Perché il governo giallo-verde di Giuseppe Conte sembra destinato a durare poco per la crescente disparità di peso politico tra Salvini e Di Maio.

di Giuseppe Timpone, pubblicato il
Perché il governo giallo-verde di Giuseppe Conte sembra destinato a durare poco per la crescente disparità di peso politico tra Salvini e Di Maio.

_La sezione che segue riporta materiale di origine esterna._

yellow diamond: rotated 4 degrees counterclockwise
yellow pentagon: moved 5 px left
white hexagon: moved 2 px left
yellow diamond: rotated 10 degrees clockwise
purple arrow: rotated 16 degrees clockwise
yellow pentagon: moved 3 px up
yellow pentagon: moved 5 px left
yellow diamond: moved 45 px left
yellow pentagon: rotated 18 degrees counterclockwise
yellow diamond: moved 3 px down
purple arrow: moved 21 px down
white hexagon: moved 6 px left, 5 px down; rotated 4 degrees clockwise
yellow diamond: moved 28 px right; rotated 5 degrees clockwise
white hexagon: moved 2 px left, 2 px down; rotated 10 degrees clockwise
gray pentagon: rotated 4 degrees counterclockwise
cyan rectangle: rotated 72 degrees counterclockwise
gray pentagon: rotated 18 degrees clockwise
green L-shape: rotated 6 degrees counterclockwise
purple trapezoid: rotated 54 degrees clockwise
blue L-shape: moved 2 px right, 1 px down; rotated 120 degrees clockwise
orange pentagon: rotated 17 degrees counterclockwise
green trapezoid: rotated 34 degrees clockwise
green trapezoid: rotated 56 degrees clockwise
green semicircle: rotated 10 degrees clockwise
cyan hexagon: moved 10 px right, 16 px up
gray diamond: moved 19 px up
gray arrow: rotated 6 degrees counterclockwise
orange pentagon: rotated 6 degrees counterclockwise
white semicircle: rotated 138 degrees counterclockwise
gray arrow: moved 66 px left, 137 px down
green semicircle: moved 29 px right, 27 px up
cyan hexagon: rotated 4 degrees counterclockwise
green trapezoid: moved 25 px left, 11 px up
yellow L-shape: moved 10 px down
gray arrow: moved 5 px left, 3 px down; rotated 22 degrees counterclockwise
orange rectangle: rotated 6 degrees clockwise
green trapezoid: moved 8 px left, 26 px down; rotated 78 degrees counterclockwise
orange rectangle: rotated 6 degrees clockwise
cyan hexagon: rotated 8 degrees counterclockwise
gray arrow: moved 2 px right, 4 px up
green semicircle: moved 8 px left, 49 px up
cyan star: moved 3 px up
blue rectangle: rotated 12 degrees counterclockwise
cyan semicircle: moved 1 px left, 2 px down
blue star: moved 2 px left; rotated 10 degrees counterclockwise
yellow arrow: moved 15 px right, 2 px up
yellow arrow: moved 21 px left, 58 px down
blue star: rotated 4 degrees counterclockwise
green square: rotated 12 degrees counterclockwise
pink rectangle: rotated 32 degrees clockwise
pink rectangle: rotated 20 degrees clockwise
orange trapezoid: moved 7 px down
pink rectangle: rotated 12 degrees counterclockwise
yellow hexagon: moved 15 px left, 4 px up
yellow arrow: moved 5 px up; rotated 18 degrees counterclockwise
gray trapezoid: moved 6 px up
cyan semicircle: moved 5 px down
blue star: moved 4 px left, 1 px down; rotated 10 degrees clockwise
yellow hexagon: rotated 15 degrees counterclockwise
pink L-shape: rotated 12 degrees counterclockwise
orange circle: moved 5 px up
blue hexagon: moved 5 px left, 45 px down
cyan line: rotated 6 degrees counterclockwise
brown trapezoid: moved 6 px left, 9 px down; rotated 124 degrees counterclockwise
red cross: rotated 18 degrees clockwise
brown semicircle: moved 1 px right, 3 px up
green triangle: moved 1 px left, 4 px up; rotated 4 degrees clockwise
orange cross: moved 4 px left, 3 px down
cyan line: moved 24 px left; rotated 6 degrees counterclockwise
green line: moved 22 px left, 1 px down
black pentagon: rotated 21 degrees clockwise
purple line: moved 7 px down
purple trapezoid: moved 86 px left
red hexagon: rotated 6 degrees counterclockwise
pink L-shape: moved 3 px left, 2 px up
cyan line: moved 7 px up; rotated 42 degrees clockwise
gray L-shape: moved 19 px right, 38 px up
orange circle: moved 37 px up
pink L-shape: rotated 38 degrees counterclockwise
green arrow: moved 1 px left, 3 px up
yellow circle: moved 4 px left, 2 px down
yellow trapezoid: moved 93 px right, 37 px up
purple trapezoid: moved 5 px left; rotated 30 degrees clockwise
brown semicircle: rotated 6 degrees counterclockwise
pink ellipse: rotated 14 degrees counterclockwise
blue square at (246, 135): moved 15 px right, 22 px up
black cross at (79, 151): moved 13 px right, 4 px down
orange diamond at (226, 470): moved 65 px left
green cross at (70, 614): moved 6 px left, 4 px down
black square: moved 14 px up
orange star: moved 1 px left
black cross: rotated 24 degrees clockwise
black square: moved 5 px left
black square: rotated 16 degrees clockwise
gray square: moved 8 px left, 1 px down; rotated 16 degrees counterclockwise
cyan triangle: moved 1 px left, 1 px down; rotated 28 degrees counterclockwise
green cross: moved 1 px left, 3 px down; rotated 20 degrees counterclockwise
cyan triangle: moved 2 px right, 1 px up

Rapporti tesi nella maggioranza tra Movimento 5 Stelle e Lega. La “fronda” purista dei grillini alla Camera minaccia di non votare il decreto sicurezza, su cui già al Senato è stato necessario porre la fiducia del governo per mettere tutti in riga. La risposta di Matteo Salvini non si è fatta attendere: “se il decreto non passa, cade tutto”. E negli ultimi giorni ad accendere gli animi tra le due formazioni vi è anche il caso degli inceneritori in Campania. Luigi Di Maio e i suoi uomini restano contrari alla loro costruzione, rispecchiando la politica grillina dei “no”, dopo il subbuglio per l’ok di Palazzo Chigi alla TAP in Puglia e per quello possibile anche sulla TAV in Piemonte. Sulle infrastrutture, le distanze tra Lega e 5 Stelle non potrebbero essere maggiori, con il Carroccio ad essere sempre stato schierato in favore delle opere pubbliche per sostenere la crescita economica e servire meglio le imprese tra i luoghi di produzione e i mercati di sbocco, mentre tra i pentastellati è forte la mentalità ostile alle grandi opere per ragioni ambientali, ma anche per una cultura del sospetto sugli appalti.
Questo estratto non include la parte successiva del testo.